Mit Zeitsprüngen habe ich keine ...

Arno Strobel ist vielen (Thriller)Lesern sicher ein Begriff. Auch mir ist der Name schon oft begegnet, aber erst jetzt habe ich tatsächlich zu einem Buch von ihm gegriffen.

Mit Zeitsprüngen habe ich keine Probleme, aber hier verwirrten sie anfangs ein wenig, da sie wirklich ständig angewandt werden. Kaum hat man sich auf etwas eingelassen, schon wird man wieder herausgerissen. Beim Lesen / Blättern ist dies vielleicht einfacher, beim Zuhören machte es den Einstieg nicht gerade einfach.

Sehr gut herausgearbeitet, empfinde ich das Duell zwischen dem Psychiater und dem Kommissar. Man steht so zwischen den Stühlen, dass man manchmal wahrlich nicht weiß, wem man glauben soll und ständig die Seiten wechselt. Keiner von beiden war mir sonderlich sympathisch, aber ich denke, dies wollte der Autor auch nicht bewirken.
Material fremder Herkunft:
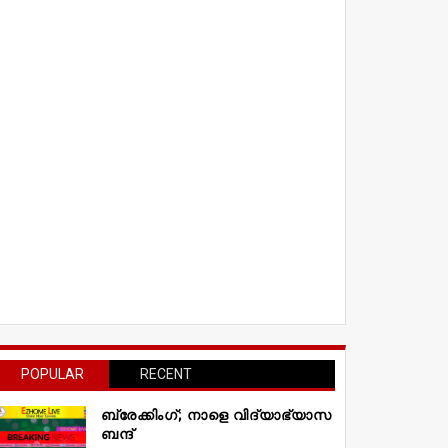
POPULAR
RECENT
ബ്രേക്കിംഗ്; നാളെ വിദ്യാഭ്യാസ
ബന്ദ്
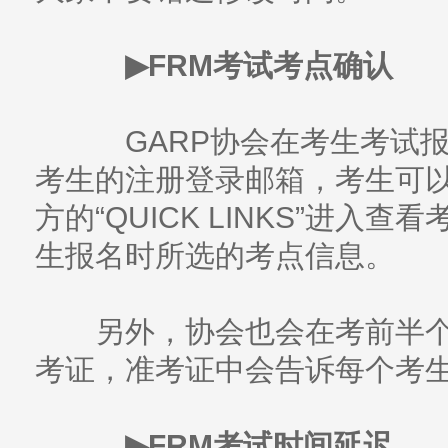
▶FRM考试考点确认
GARP协会在考生考试报
考生的注册登录邮箱，考生可以
方的“QUICK LINKS”进
生报名时所选的考点信息。
另外，协会也会在考前半个
考证，准考证中会告诉每个考
▶FRM考试时间延迟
Ein wenig stereotypisch hingegen wirken die anderen Personen. Da war ich an manchen Stellen auch hin und wieder genervt von, wenn zum gefühlt hundertsten Mal das gleiche gesagt wurde.

Sascha Rotermund macht seinen Job gut - da werde ich sicher Ausschau nach halten, was er noch so gesprochen hat.

Regelrecht überrascht war ich dann von der Auflösung. Ist sie das, was ich erwartet hatte oder doch ganz anders? Lest am besten selbst ... Jedenfalls fand ich den Schluss ein wenig konstruiert / hollywoodmäßig, den Weg dahin jedoch gut gewählt.